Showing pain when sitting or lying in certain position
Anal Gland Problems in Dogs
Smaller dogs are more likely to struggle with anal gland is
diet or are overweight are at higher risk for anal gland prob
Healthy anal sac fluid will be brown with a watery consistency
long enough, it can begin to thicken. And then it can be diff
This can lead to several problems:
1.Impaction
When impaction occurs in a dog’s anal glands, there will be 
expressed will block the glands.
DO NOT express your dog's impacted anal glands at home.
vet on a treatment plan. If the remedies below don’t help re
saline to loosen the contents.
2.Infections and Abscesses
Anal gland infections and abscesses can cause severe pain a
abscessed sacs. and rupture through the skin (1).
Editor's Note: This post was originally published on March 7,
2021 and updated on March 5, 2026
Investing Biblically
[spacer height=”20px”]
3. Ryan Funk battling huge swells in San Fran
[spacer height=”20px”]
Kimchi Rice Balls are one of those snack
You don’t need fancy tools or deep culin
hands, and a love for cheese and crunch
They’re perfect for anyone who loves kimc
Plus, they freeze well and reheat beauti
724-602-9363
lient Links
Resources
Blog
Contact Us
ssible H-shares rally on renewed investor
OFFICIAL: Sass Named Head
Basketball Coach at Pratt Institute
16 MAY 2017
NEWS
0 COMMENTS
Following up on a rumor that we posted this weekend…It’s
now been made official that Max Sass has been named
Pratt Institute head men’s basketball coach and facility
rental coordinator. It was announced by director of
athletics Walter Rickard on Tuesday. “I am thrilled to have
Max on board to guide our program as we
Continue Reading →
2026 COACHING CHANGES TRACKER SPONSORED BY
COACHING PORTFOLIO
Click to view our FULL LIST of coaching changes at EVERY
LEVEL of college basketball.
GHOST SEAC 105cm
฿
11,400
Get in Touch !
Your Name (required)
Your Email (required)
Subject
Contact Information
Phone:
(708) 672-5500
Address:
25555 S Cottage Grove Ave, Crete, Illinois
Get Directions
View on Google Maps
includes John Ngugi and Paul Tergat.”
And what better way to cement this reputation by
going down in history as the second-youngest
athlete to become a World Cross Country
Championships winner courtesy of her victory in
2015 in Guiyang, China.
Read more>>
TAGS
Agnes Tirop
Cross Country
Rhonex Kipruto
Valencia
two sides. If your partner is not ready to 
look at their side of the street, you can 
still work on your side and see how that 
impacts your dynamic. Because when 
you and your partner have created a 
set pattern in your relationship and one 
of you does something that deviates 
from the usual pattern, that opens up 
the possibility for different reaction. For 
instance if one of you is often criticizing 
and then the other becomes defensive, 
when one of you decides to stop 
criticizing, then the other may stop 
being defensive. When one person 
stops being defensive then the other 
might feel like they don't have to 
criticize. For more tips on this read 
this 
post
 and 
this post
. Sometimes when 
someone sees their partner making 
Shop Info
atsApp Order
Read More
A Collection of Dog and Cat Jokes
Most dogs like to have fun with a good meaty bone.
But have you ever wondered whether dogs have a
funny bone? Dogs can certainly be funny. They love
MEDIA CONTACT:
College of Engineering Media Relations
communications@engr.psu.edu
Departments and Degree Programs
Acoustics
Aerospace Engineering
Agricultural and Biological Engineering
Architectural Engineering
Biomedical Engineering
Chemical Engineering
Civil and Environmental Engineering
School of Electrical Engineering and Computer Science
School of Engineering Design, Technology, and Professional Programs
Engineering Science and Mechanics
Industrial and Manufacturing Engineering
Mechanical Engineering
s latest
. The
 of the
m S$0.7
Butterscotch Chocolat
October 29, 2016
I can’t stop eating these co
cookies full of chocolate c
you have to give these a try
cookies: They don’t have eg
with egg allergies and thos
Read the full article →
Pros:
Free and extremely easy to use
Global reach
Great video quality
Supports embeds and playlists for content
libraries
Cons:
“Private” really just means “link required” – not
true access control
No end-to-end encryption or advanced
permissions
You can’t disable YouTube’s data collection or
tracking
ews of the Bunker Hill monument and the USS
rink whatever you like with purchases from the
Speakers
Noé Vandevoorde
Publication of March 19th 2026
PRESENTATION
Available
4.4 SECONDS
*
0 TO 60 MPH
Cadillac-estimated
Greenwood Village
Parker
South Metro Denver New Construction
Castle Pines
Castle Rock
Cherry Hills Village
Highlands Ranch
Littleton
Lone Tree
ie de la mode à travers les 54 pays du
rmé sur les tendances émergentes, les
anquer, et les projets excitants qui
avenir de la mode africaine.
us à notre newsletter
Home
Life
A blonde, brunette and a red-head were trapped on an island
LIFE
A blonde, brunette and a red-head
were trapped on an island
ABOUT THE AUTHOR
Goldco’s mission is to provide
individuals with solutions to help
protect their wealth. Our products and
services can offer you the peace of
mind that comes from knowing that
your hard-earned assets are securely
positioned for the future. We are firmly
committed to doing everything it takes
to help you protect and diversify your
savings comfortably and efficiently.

========================================

**EXERCISE DIRECTIONS**
Look through the entries above, find each line containing "partner", and copy it.

**SOLUTION TO THE PROBLEM**
two sides. If your partner is not ready to 
you and your partner have created a 
someone sees their partner making 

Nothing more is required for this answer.